═══ Provided data

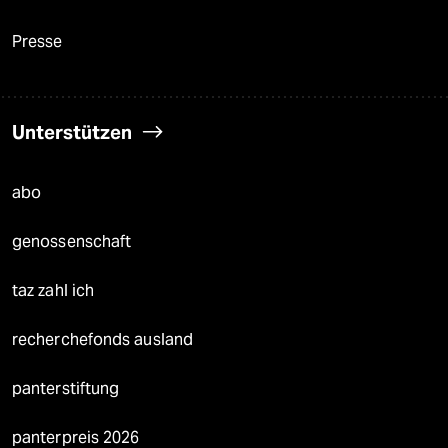
Presse
Unterstützen
abo
genossenschaft
taz zahl ich
recherchefonds ausland
panterstiftung
panterpreis 2026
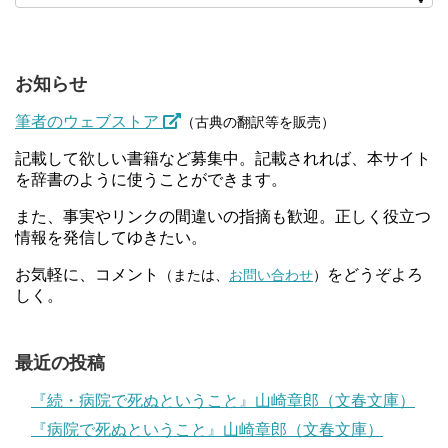
お知らせ
筆者のウェブストア
（古典の翻訳等を販売）
記載して欲しい書籍など募集中。記載されれば、本サイト
を辞書のように使うことができます。
また、事実やリンクの間違いの指摘も歓迎。正しく役立つ
情報を発信してゆきたい。
お気軽に、コメント
をどうぞよろ
（または、
お問い合わせ
）
しく。
最近の投稿
『続・病院で死ぬということ』山崎章郎（文春文庫）
『病院で死ぬということ』山崎章郎（文春文庫）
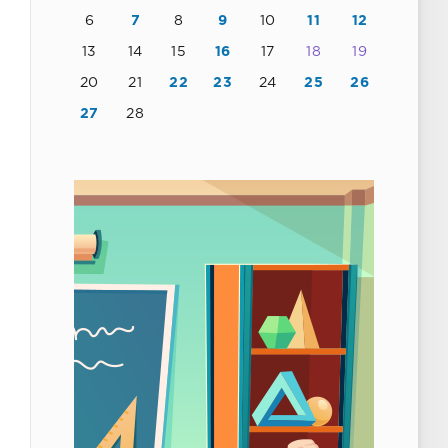
6
7
8
9
10
11
12
13
14
15
16
17
18
19
20
21
22
23
24
25
26
27
28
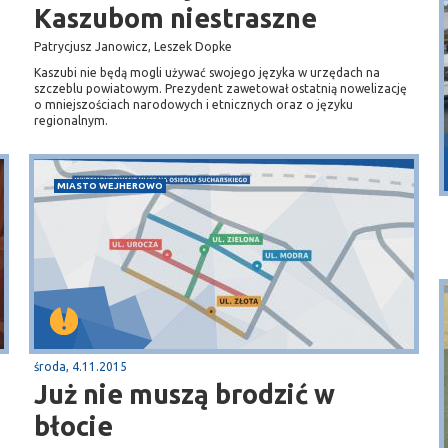
Kaszubom niestraszne
Patrycjusz Janowicz, Leszek Dopke
Kaszubi nie będą mogli używać swojego języka w urzędach na
szczeblu powiatowym. Prezydent zawetował ostatnią nowelizację
o mniejszościach narodowych i etnicznych oraz o języku
regionalnym.
Puck
Przystań, molo
MIASTO WEJHEROWO
środa, 4.11.2015
Już nie muszą brodzić w
błocie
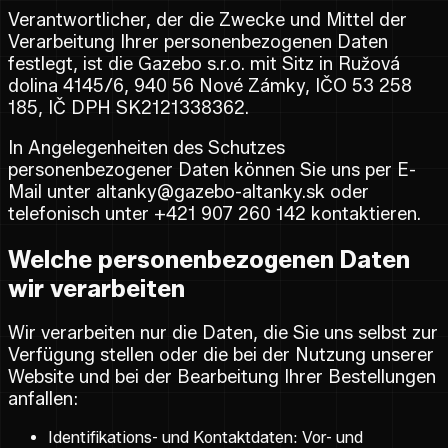
Verantwortlicher, der die Zwecke und Mittel der
Verarbeitung Ihrer personenbezogenen Daten
festlegt, ist die Gazebo s.r.o. mit Sitz in Ružová
dolina 4145/6, 940 56 Nové Zámky, IČO 53 258
185, IČ DPH SK2121338362.
In Angelegenheiten des Schutzes
personenbezogener Daten können Sie uns per E-
Mail unter altanky@gazebo-altanky.sk oder
telefonisch unter +421 907 260 142 kontaktieren.
Welche personenbezogenen Daten
wir verarbeiten
Wir verarbeiten nur die Daten, die Sie uns selbst zur
Verfügung stellen oder die bei der Nutzung unserer
Website und bei der Bearbeitung Ihrer Bestellungen
anfallen:
Identifikations- und Kontaktdaten: Vor- und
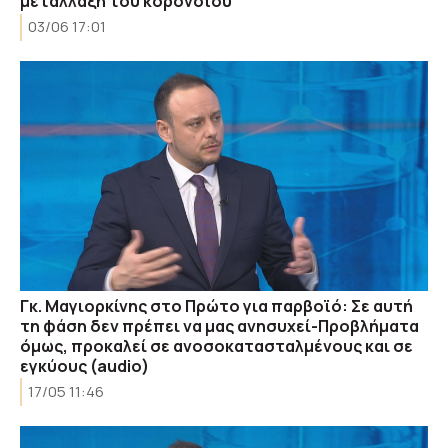
μετάλλαξη του κορονοϊού
03/06 17:01
Γκ. Μαγιορκίνης στο Πρώτο για παρβοϊό: Σε αυτή
τη φάση δεν πρέπει να μας ανησυχεί-Προβλήματα
όμως, προκαλεί σε ανοσοκατασταλμένους και σε
εγκύους (audio)
17/05 11:46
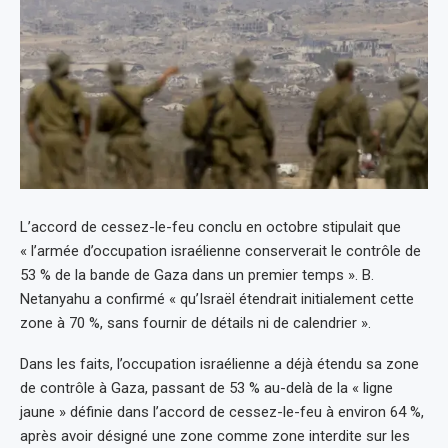
L’accord de cessez-le-feu conclu en octobre stipulait que
« l’armée d’occupation israélienne conserverait le contrôle de
53 % de la bande de Gaza dans un premier temps ». B.
Netanyahu a confirmé « qu’Israël étendrait initialement cette
zone à 70 %, sans fournir de détails ni de calendrier ».
Dans les faits, l’occupation israélienne a déjà étendu sa zone
de contrôle à Gaza, passant de 53 % au-delà de la « ligne
jaune » définie dans l’accord de cessez-le-feu à environ 64 %,
après avoir désigné une zone comme zone interdite sur les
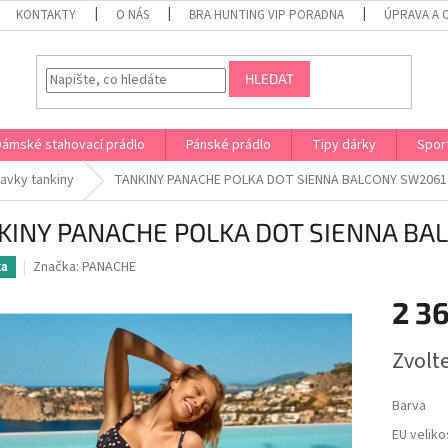
KONTAKTY
O NÁS
BRA HUNTING VIP PORADNA
ÚPRAVA A 
HLEDAT
Dámské stahovací prádlo
Pánské prádlo
Tipy dárky
Spor
lavky tankiny
TANKINY PANACHE POLKA DOT SIENNA BALCONY SW2061
KINY PANACHE POLKA DOT SIENNA BA
Značka:
PANACHE
ka
2 3
Měrná
Zvolt
cena:
Barva
EU veliko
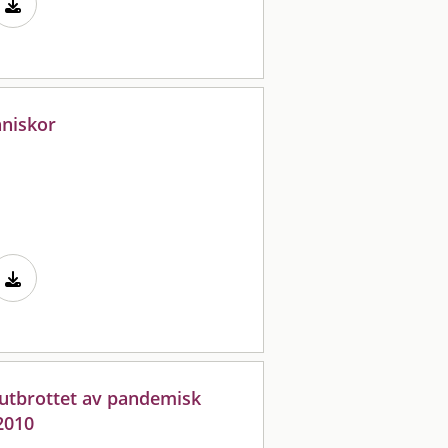
nniskor
 utbrottet av pandemisk
2010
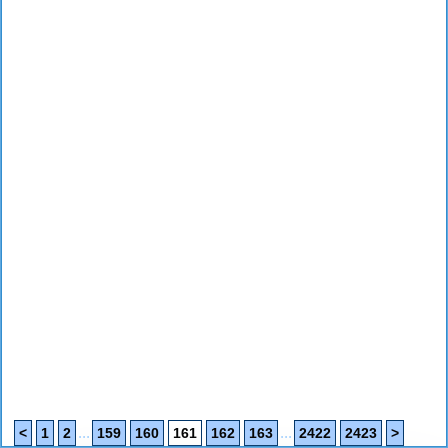
...
...
<
1
2
159
160
161
162
163
2422
2423
>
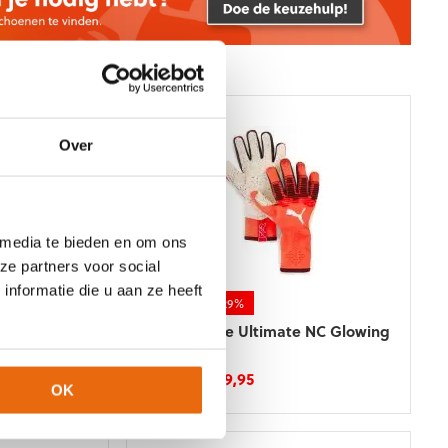
variaties.
Deze
optie
kan
gekozen
worden
op
de
Over
productpagina
 media te bieden en om ons
ze partners voor social
nformatie die u aan ze heeft
NIEUW!
-29%
 NC Black
Puma Future Ultimate NC Glowing
Red Black
ke
ge
Oorspronkelijke
Huidige
€
139,95
€
99,95
OK
prijs
prijs
Dit
was:
is:
product
.
€139,95.
€99,95.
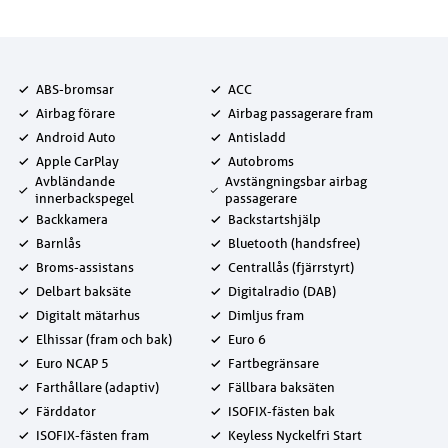
ABS-bromsar
ACC
Airbag förare
Airbag passagerare fram
Android Auto
Antisladd
Apple CarPlay
Autobroms
Avbländande
Avstängningsbar airbag
innerbackspegel
passagerare
Backkamera
Backstartshjälp
Barnlås
Bluetooth (handsfree)
Broms-assistans
Centrallås (fjärrstyrt)
Delbart baksäte
Digitalradio (DAB)
Digitalt mätarhus
Dimljus fram
Elhissar (fram och bak)
Euro 6
Euro NCAP 5
Fartbegränsare
Farthållare (adaptiv)
Fällbara baksäten
Färddator
ISOFIX-fästen bak
ISOFIX-fästen fram
Keyless Nyckelfri Start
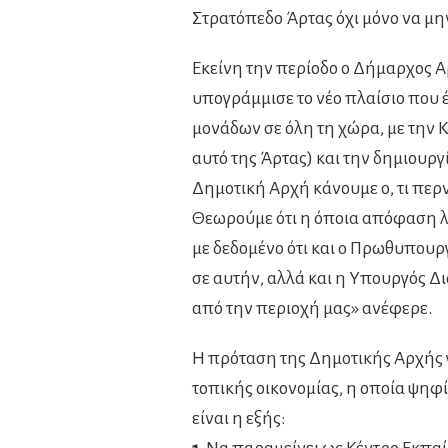
Στρατόπεδο Άρτας όχι μόνο να μην
Εκείνη την περίοδο ο Δήμαρχος 
υπογράμμισε το νέο πλαίσιο που 
μονάδων σε όλη τη χώρα, με την 
αυτό της Άρτας) και την δημιουρ
Δημοτική Αρχή κάνουμε ο, τι περνά
Θεωρούμε ότι η όποια απόφαση λη
με δεδομένο ότι και ο Πρωθυπουρ
σε αυτήν, αλλά και η Υπουργός Δ
από την περιοχή μας» ανέφερε.
Η πρόταση της Δημοτικής Αρχής γ
τοπικής οικονομίας, η οποία ψηφ
είναι η εξής:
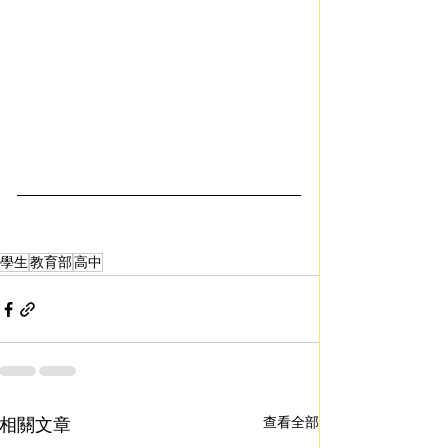
學生
教育部
高中
相關文章
查看全部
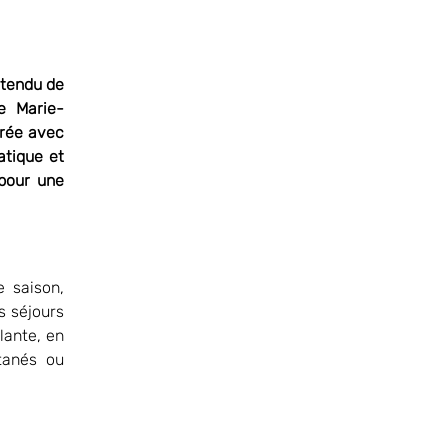
ttendu de
e Marie-
érée avec
atique et
 pour une
 saison,
s séjours
lante, en
tanés ou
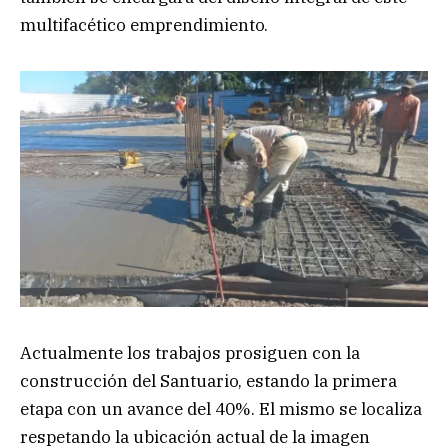
multifacético emprendimiento.
Actualmente los trabajos prosiguen con la
construcción del Santuario, estando la primera
etapa con un avance del 40%. El mismo se localiza
respetando la ubicación actual de la imagen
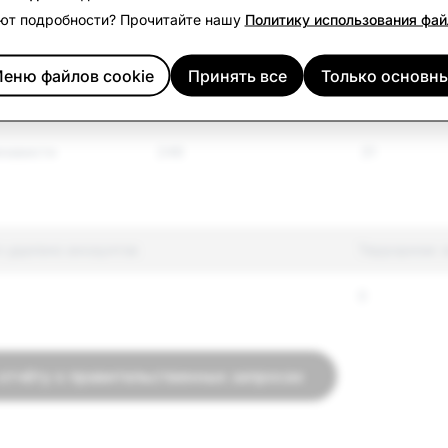
ют подробности? Прочитайте нашу
Политику использования фай
78
5
еню файлов cookie
Принять все
Только основн
контрольные
144
58
енависти
246
31
о удалено аккаунтов
Терроризм: 
0
 отчёту о правительственных запросах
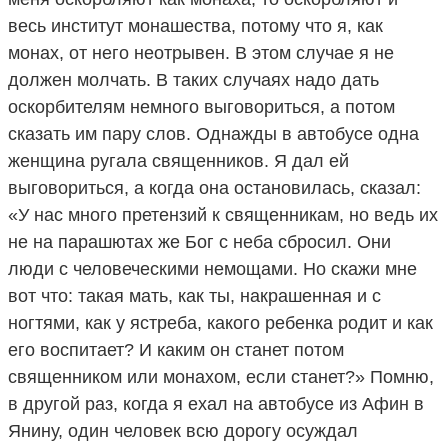
весь институт монашества, потому что я, как
монах, от него неотрывен. В этом случае я не
должен молчать. В таких случаях надо дать
оскорбителям немного выговориться, а потом
сказать им пару слов. Однажды в автобусе одна
женщина ругала священников. Я дал ей
выговориться, а когда она остановилась, сказал:
«У нас много претензий к священникам, но ведь их
не на парашютах же Бог с неба сбросил. Они
люди с человеческими немощами. Но скажи мне
вот что: такая мать, как ты, накрашенная и с
ногтями, как у ястреба, какого ребенка родит и как
его воспитает? И каким он станет потом
священником или монахом, если станет?» Помню,
в другой раз, когда я ехал на автобусе из Афин в
Янину, один человек всю дорогу осуждал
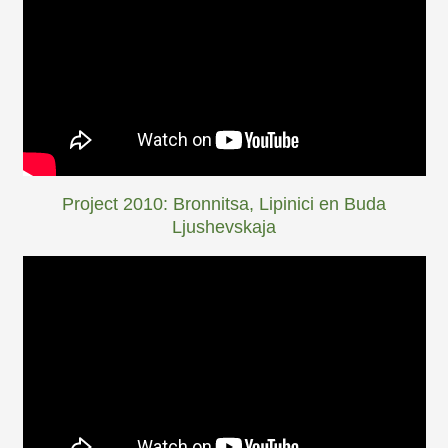
Project 2010: Bronnitsa, Lipinici en Buda
Ljushevskaja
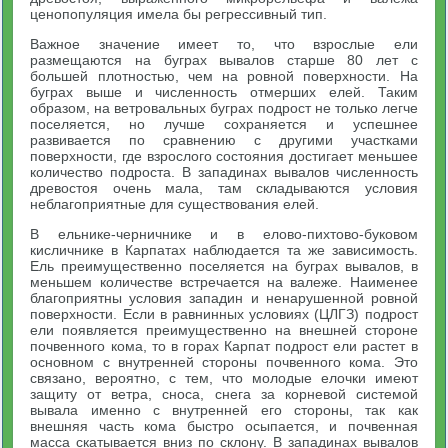
ценопопуляция имела бы регрессивный тип.
Важное значение имеет то, что взрослые ели
размещаются на буграх вывалов старше 80 лет с
большей плотностью, чем на ровной поверхности. На
буграх выше и численность отмерших елей. Таким
образом, на ветровальных буграх подрост не только легче
поселяется, но лучше сохраняется и успешнее
развивается по сравнению с другими участками
поверхности, где взрослого состояния достигает меньшее
количество подроста. В западинах вывалов численность
древостоя очень мала, там складываются условия
неблагоприятные для существования елей.
В ельнике-черничнике и в елово-пихтово-буковом
кисличнике в Карпатах наблюдается та же зависимость.
Ель преимущественно поселяется на буграх вывалов, в
меньшем количестве встречается на валеже. Наименее
благоприятны условия западин и ненарушенной ровной
поверхности. Если в равнинных условиях (ЦЛГЗ) подрост
ели появляется преимущественно на внешней стороне
почвенного кома, то в горах Карпат подрост ели растет в
основном с внутренней стороны почвенного кома. Это
связано, вероятно, с тем, что молодые елочки имеют
защиту от ветра, сноса, снега за корневой системой
вывала именно с внутренней его стороны, так как
внешняя часть кома быстро осыпается, и почвенная
масса скатывается вниз по склону. В западинах вывалов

══════

### Task statement
The whole listing above must be returned exactly as written, with no pictures carried over.

### Task solution
Presse
Unterstützen
abo
genossenschaft
taz zahl ich
recherchefonds ausland
panterstiftung
panterpreis 2026
お知らせ
筆者のウェブストア
（古典の翻訳等を販売）
記載して欲しい書籍など募集中。記載されれば、本サイト
を辞書のように使うことができます。
また、事実やリンクの間違いの指摘も歓迎。正しく役立つ
情報を発信してゆきたい。
お気軽に、コメント
をどうぞよろ
（または、
お問い合わせ
）
しく。
最近の投稿
『続・病院で死ぬということ』山崎章郎（文春文庫）
『病院で死ぬということ』山崎章郎（文春文庫）
6
7
8
9
10
11
12
13
14
15
16
17
18
19
20
21
22
23
24
25
26
27
28
Kaszubom niestraszne
Patrycjusz Janowicz, Leszek Dopke
Kaszubi nie będą mogli używać swojego języka w urzędach na
szczeblu powiatowym. Prezydent zawetował ostatnią nowelizację
o mniejszościach narodowych i etnicznych oraz o języku
regionalnym.
Puck
Przystań, molo
MIASTO WEJHEROWO
środa, 4.11.2015
Już nie muszą brodzić w
błocie
Verantwortlicher, der die Zwecke und Mittel der
Verarbeitung Ihrer personenbezogenen Daten
festlegt, ist die Gazebo s.r.o. mit Sitz in Ružová
dolina 4145/6, 940 56 Nové Zámky, IČO 53 258
185, IČ DPH SK2121338362.
In Angelegenheiten des Schutzes
personenbezogener Daten können Sie uns per E-
Mail unter altanky@gazebo-altanky.sk oder
telefonisch unter +421 907 260 142 kontaktieren.
Welche personenbezogenen Daten
wir verarbeiten
Wir verarbeiten nur die Daten, die Sie uns selbst zur
Verfügung stellen oder die bei der Nutzung unserer
Website und bei der Bearbeitung Ihrer Bestellungen
anfallen:
Identifikations- und Kontaktdaten: Vor- und
μετάλλαξη του κορονοϊού
03/06 17:01
Γκ. Μαγιορκίνης στο Πρώτο για παρβοϊό: Σε αυτή
τη φάση δεν πρέπει να μας ανησυχεί-Προβλήματα
όμως, προκαλεί σε ανοσοκατασταλμένους και σε
εγκύους (audio)
17/05 11:46
L’accord de cessez-le-feu conclu en octobre stipulait que
« l’armée d’occupation israélienne conserverait le contrôle de
53 % de la bande de Gaza dans un premier temps ». B.
Netanyahu a confirmé « qu’Israël étendrait initialement cette
zone à 70 %, sans fournir de détails ni de calendrier ».
Dans les faits, l’occupation israélienne a déjà étendu sa zone
de contrôle à Gaza, passant de 53 % au-delà de la « ligne
jaune » définie dans l’accord de cessez-le-feu à environ 64 %,
après avoir désigné une zone comme zone interdite sur les
KONTAKTY
O NÁS
BRA HUNTING VIP PORADNA
ÚPRAVA A 
HLEDAT
Dámské stahovací prádlo
Pánské prádlo
Tipy dárky
Spor
lavky tankiny
TANKINY PANACHE POLKA DOT SIENNA BALCONY SW2061
KINY PANACHE POLKA DOT SIENNA BA
Značka:
PANACHE
ka
2 3
Měrná
Zvolt
cena:
Barva
EU veliko
nniskor
 utbrottet av pandemisk
2010
...
...
<
1
2
159
160
161
162
163
2422
2423
>
variaties.
Deze
optie
kan
gekozen
worden
op
de
Over
productpagina
 media te bieden en om ons
ze partners voor social
nformatie die u aan ze heeft
NIEUW!
-29%
 NC Black
Puma Future Ultimate NC Glowing
Red Black
ke
ge
Oorspronkelijke
Huidige
€
139,95
€
99,95
OK
prijs
prijs
Dit
was:
is:
product
.
€139,95.
€99,95.
ABS-bromsar
ACC
Airbag förare
Airbag passagerare fram
Android Auto
Antisladd
Apple CarPlay
Autobroms
Avbländande
Avstängningsbar airbag
innerbackspegel
passagerare
Backkamera
Backstartshjälp
Barnlås
Bluetooth (handsfree)
Broms-assistans
Centrallås (fjärrstyrt)
Delbart baksäte
Digitalradio (DAB)
Digitalt mätarhus
Dimljus fram
Elhissar (fram och bak)
Euro 6
Euro NCAP 5
Fartbegränsare
Farthållare (adaptiv)
Fällbara baksäten
Färddator
ISOFIX-fästen bak
ISOFIX-fästen fram
Keyless Nyckelfri Start
Στρατόπεδο Άρτας όχι μόνο να μην
Εκείνη την περίοδο ο Δήμαρχος 
υπογράμμισε το νέο πλαίσιο που 
μονάδων σε όλη τη χώρα, με την 
αυτό της Άρτας) και την δημιουρ
Δημοτική Αρχή κάνουμε ο, τι περνά
Θεωρούμε ότι η όποια απόφαση λη
με δεδομένο ότι και ο Πρωθυπουρ
σε αυτήν, αλλά και η Υπουργός Δ
από την περιοχή μας» ανέφερε.
Η πρόταση της Δημοτικής Αρχής γ
τοπικής οικονομίας, η οποία ψηφ
είναι η εξής:
學生
教育部
高中
相關文章
查看全部
ttendu de
e Marie-
érée avec
atique et
 pour une
 saison,
s séjours
lante, en
tanés ou
multifacético emprendimiento.
Actualmente los trabajos prosiguen con la
construcción del Santuario, estando la primera
etapa con un avance del 40%. El mismo se localiza
respetando la ubicación actual de la imagen
ют подробности? Прочитайте нашу
Политику использования фай
78
5
еню файлов cookie
Принять все
Только основн
контрольные
144
58
енависти
246
31
о удалено аккаунтов
Терроризм: 
0
 отчёту о правительственных запросах
весь институт монашества, потому что я, как
монах, от него неотрывен. В этом случае я не
должен молчать. В таких случаях надо дать
оскорбителям немного выговориться, а потом
сказать им пару слов. Однажды в автобусе одна
женщина ругала священников. Я дал ей
выговориться, а когда она остановилась, сказал:
«У нас много претензий к священникам, но ведь их
не на парашютах же Бог с неба сбросил. Они
люди с человеческими немощами. Но скажи мне
вот что: такая мать, как ты, накрашенная и с
ногтями, как у ястреба, какого ребенка родит и как
его воспитает? И каким он станет потом
священником или монахом, если станет?» Помню,
в другой раз, когда я ехал на автобусе из Афин в
Янину, один человек всю дорогу осуждал
Project 2010: Bronnitsa, Lipinici en Buda
Ljushevskaja
ценопопуляция имела бы регрессивный тип.
Важное значение имеет то, что взрослые ели
размещаются на буграх вывалов старше 80 лет с
большей плотностью, чем на ровной поверхности. На
буграх выше и численность отмерших елей. Таким
образом, на ветровальных буграх подрост не только легче
поселяется, но лучше сохраняется и успешнее
развивается по сравнению с другими участками
поверхности, где взрослого состояния достигает меньшее
количество подроста. В западинах вывалов численность
древостоя очень мала, там складываются условия
неблагоприятные для существования елей.
В ельнике-черничнике и в елово-пихтово-буковом
кисличнике в Карпатах наблюдается та же зависимость.
Ель преимущественно поселяется на буграх вывалов, в
меньшем количестве встречается на валеже. Наименее
благоприятны условия западин и ненарушенной ровной
поверхности. Если в равнинных условиях (ЦЛГЗ) подрост
ели появляется преимущественно на внешней стороне
почвенного кома, то в горах Карпат подрост ели растет в
основном с внутренней стороны почвенного кома. Это
связано, вероятно, с тем, что молодые елочки имеют
защиту от ветра, сноса, снега за корневой системой
вывала именно с внутренней его стороны, так как
внешняя часть кома быстро осыпается, и почвенная
масса скатывается вниз по склону. В западинах вывалов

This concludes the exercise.